He uses a dedicated 240V inverter for the HWS.
I switch mine manually, but not often. It is a 750W 240V element powered by a 1300W inverter that also powers all our other 240V stuff.
We have no 240V shore power plug-in capability, relying completely on solar (plus alternator for very rare emergency back up charging) and Stuart won't need any either and that simplifies the 240V side of things.
With 2.5kW of solar, I expect you will use nominal 250W household panels? What controller(s) do you propose. Might be worth splitting the system into a couple of pieces to provide some redundancy?
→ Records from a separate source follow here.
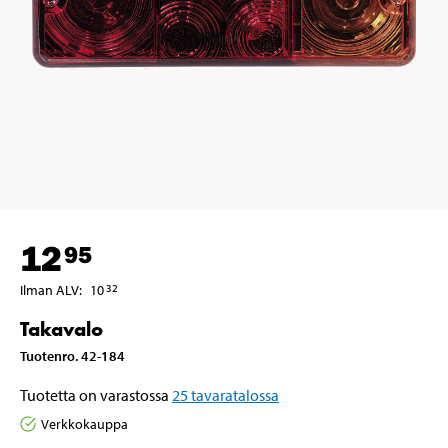
12
95
Ilman ALV
:
10
32
Takavalo
Tuotenro
.
42-184
Tuotetta on varastossa
25
tavaratalossa
Verkkokauppa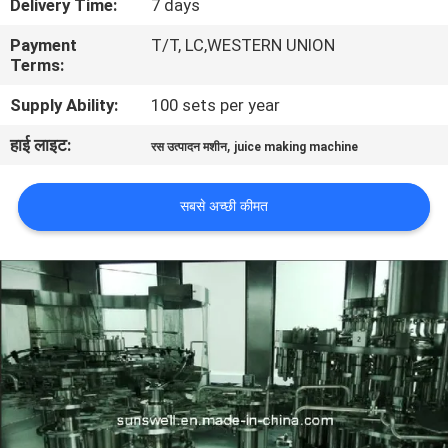
Delivery Time:
7 days
भ्रमण
Payment
T/T, LC,WESTERN UNION
Terms:
गुणवत्ता
Supply Ability:
100 sets per year
नियंत्रण
हाई लाइट:
,
रस उत्पादन मशीन
juice making machine
संपर्क
सबसे अच्छी कीमत
करें
समाचार
एक
उद्धरण
की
Terry I'd like to automate the switching on and off with an overide to be able to turn it on. But would like to keep it seperate from the solar controller. Incause i have to fault find. I like the pwm type controllers most probly plastronics.
Peter I'm thinking of using the house rail type so i can replace or update the panell easy. A s/h house system would be the way I'd like to go. But see on ebay there are 325 watt panels out now. If i mount them east west. 4 bolts to replace a panel.
I'm on a tight buget so a lot will be a work in progress as i need it.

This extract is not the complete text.